WHAT YOU HAVE TO DO:
Please transcribe exactly, and only, the lines of the data below between the line holding "Fly + Hotell" and the line holding "våre partnere på", inclusive.

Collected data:

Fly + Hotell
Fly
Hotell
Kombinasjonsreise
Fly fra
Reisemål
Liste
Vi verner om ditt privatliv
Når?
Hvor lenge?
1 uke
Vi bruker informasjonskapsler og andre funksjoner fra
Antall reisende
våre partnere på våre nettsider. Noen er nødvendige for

==

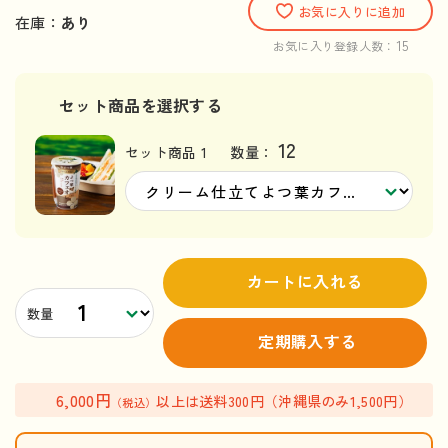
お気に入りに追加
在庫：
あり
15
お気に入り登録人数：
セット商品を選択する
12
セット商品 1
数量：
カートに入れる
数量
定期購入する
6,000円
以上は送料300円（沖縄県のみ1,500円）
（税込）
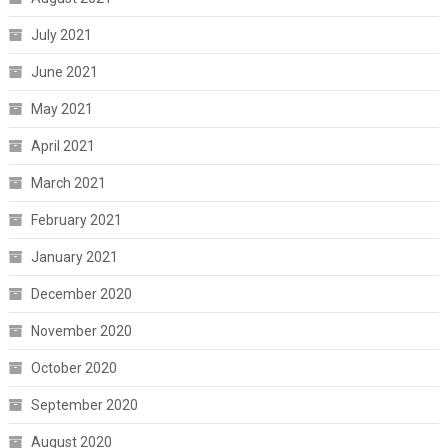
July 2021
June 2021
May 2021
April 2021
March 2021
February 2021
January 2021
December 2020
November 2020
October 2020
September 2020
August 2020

EXPECTED OUTPUT:
Fly + Hotell
Fly
Hotell
Kombinasjonsreise
Fly fra
Reisemål
Liste
Vi verner om ditt privatliv
Når?
Hvor lenge?
1 uke
Vi bruker informasjonskapsler og andre funksjoner fra
Antall reisende
våre partnere på våre nettsider. Noen er nødvendige for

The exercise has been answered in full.